While the Feds studied Zahorian as they built a case, they noticed a curious pattern of the doctor’s FedEx shipments. A ton were going to some company in Connecticut called “Titan Sports.” Several of the doctor’s more high profile clients got packages shipped to Titan’s corporate offices in Stamford, Connecticut. Two of those clients were Hulk Hogan and “Rowdy” Roddy Piper.
A quote from Zahorian’s attorney on the eve of his client’s trial was arguably the final push that nearly toppled Titan Sports.
“The use of steroids isn’t limited to these wrestlers,” the attorney said on the eve of his client’s June 1991 trial. “They’re used throughout the WWF. Wrestlers either use them or they don’t participate.”
That statement, intended to portray Dr. Zahorian as a mild mannered physician merely attending to patient needs, began the push into what became an indictment against Vincent K. McMahon and Titan Sports, d/b/a “World Wrestling Federation.”
Five charges eventually came back from a grand jury session. The two most serious were dropped before trial due to sloppy procedural errors.
Once the trial began under the supervision of the honorable Judge Jacob Mishler, Sr., the government’s case started falling apart in spectacular fashion. Most of their witnesses were either disgruntled former WWF employees or had some demonstrable axe to grind with McMahon and the WWF.
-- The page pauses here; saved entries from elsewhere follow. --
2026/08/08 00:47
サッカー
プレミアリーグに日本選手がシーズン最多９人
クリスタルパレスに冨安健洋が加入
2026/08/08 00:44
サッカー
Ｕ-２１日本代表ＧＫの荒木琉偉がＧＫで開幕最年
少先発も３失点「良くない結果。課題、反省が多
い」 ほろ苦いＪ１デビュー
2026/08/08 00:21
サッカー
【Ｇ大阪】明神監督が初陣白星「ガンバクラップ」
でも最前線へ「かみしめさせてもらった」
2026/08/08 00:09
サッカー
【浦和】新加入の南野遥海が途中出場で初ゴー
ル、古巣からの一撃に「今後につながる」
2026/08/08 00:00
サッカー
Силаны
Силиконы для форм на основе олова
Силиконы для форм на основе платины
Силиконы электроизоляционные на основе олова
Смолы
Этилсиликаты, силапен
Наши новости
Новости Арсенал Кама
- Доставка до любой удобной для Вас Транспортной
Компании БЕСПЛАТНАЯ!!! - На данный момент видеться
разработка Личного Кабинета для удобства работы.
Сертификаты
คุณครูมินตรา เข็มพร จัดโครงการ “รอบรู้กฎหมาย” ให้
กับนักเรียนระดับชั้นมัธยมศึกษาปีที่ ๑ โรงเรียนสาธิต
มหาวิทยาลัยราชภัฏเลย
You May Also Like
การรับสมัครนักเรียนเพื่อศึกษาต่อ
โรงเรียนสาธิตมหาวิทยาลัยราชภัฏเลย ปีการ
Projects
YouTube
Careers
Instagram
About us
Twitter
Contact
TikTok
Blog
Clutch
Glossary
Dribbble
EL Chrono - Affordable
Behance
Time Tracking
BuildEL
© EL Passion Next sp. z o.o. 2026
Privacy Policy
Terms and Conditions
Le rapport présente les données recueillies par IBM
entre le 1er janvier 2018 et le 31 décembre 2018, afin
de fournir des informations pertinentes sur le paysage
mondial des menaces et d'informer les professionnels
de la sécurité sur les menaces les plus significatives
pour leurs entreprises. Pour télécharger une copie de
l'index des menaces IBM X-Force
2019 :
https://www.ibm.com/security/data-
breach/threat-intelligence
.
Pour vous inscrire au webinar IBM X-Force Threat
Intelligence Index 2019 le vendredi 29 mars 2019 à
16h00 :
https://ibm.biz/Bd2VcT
A particularly good example is Kevin “Nailz” Wacholz, the sole government witness who told the jury McMahon pressured him to obtain and use steroids. Jerry McDevitt, lead counsel for McMahon and Titan Sports, shredded Wacholz’s credibility on cross by reminding the jury how backstage security prevented “Nailz” from choking McMahon to death one night over a money dispute.
The defense called no witnesses once the government concluded their proof. After requests from the jury for more information and time to examine documents, the verdict came in.
Vince McMahon was acquitted on all charges.
While this was a huge win for the beleaguered McMahon and his company, few knew about the plans behind the scenes working on what would happen if the government won.
You see, Vince reached out to an old rival, Jerry Jarrett, and asked Jarrett if he’d move to Stamford and take Vince’s place as Chairman of WWF should things go wrong. Jarrett, more out of loyalty to the business than anything else, agreed.
Stone Cold Steve Austin and the Rock might never have been stars if Vince McMahon went to jail.
The Steroid Trial would come back to haunt Linda McMahon in her failed 2010 Connecticut Senate run. It was around this time a memo Linda penned shortly before her husband’s indictment to one Pat Patterson, a long time McMahon lieutenant, leaked to the press. It cited a tip from a state official who warned of the federal investigation into George Zahorian and advises Patterson have him “reassigned” away from WWF events.
Linda claimed ignorance of the memo, blaming her faulty memory over trauma from a long since litigated issue. She lost the Senate race, but managed to politically fall upward once becoming the head of the Small Business Association in 2017.**
The Steroid Trial was an example of government overreach in the courtroom. It pitted a young U.S. Attorney against a hard-nosed defense lawyer who won essentially by being the smartest guy in the room on the facts, law, and knowing all the players.
And one lucky break meant Vince McMahon was free to create his “sports entertainment” empire as he saw fit.
*A “mark doctor” was the term wrestlers used for physicians that were such fans they’d prescribe anything.
**Yes. Donald Trump, a WWE Hall of Famer, made Linda McMahon, the woman in charge of fucking over more independent contractors than anyone else, head of the SBA. The irony is not lost here.